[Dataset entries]
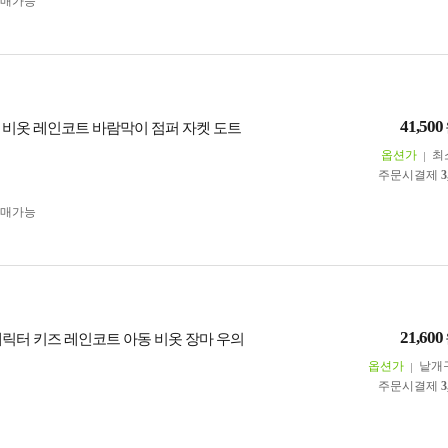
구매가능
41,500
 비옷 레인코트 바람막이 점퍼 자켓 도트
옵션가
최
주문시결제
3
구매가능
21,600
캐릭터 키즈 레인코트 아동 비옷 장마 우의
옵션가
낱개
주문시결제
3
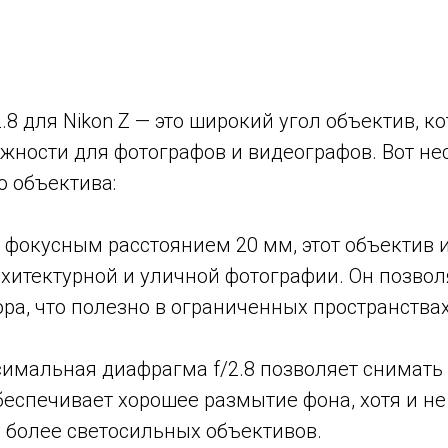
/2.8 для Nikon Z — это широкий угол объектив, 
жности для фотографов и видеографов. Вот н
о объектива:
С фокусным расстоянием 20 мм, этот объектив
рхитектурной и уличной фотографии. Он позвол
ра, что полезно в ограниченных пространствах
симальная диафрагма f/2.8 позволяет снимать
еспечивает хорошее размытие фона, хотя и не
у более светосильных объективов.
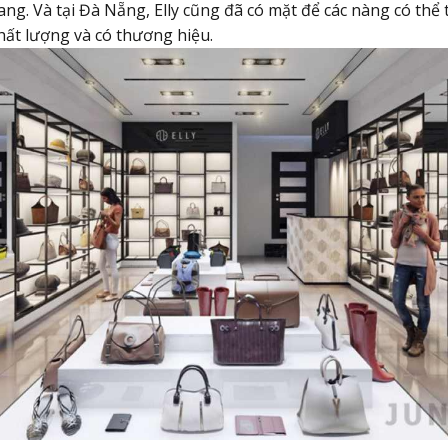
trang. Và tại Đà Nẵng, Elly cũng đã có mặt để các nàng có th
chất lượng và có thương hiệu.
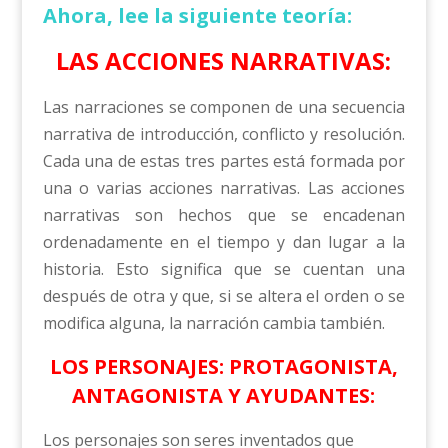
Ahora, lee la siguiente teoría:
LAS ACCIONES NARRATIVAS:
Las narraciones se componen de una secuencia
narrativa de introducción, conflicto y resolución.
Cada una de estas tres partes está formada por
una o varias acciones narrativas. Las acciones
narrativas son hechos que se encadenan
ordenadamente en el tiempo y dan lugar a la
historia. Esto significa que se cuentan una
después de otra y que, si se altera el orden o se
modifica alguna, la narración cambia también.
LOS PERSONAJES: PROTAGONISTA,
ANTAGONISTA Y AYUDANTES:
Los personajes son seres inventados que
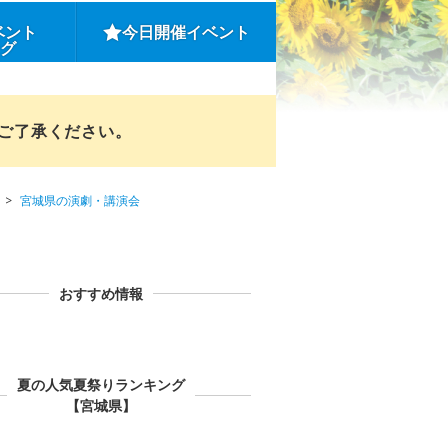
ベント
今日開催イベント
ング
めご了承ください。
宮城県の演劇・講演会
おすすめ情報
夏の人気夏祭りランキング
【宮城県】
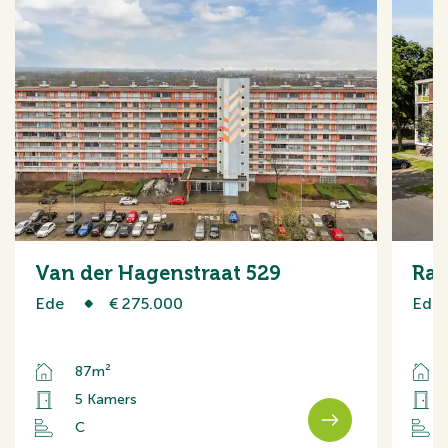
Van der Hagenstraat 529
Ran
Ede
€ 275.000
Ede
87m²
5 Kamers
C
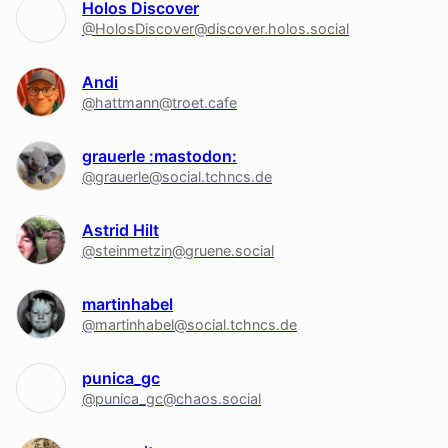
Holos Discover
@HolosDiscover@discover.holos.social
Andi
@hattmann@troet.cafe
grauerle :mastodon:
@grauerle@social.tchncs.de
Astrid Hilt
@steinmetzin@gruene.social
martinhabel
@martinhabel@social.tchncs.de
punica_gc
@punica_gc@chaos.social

**YOUR INSTRUCTIONS:** A faithful copy of the entries above is needed, one that contains no images.

**TASK SOLUTION:**
구매가능
41,500
 비옷 레인코트 바람막이 점퍼 자켓 도트
옵션가
최
주문시결제
3
구매가능
21,600
캐릭터 키즈 레인코트 아동 비옷 장마 우의
옵션가
낱개
주문시결제
3
/2.8 для Nikon Z — это широкий угол объектив, 
жности для фотографов и видеографов. Вот н
о объектива:
С фокусным расстоянием 20 мм, этот объектив
рхитектурной и уличной фотографии. Он позвол
ра, что полезно в ограниченных пространствах
симальная диафрагма f/2.8 позволяет снимать
еспечивает хорошее размытие фона, хотя и не
у более светосильных объективов.
trang. Và tại Đà Nẵng, Elly cũng đã có mặt để các nàng có th
chất lượng và có thương hiệu.
Ahora, lee la siguiente teoría:
LAS ACCIONES NARRATIVAS:
Las narraciones se componen de una secuencia
narrativa de introducción, conflicto y resolución.
Cada una de estas tres partes está formada por
una o varias acciones narrativas. Las acciones
narrativas son hechos que se encadenan
ordenadamente en el tiempo y dan lugar a la
historia. Esto significa que se cuentan una
después de otra y que, si se altera el orden o se
modifica alguna, la narración cambia también.
LOS PERSONAJES: PROTAGONISTA,
ANTAGONISTA Y AYUDANTES:
Los personajes son seres inventados que
ベント
今日開催イベント
ング
めご了承ください。
宮城県の演劇・講演会
おすすめ情報
夏の人気夏祭りランキング
【宮城県】
Van der Hagenstraat 529
Ran
Ede
€ 275.000
Ede
87m²
5 Kamers
C
Holos Discover
@HolosDiscover@discover.holos.social
Andi
@hattmann@troet.cafe
grauerle :mastodon:
@grauerle@social.tchncs.de
Astrid Hilt
@steinmetzin@gruene.social
martinhabel
@martinhabel@social.tchncs.de
punica_gc
@punica_gc@chaos.social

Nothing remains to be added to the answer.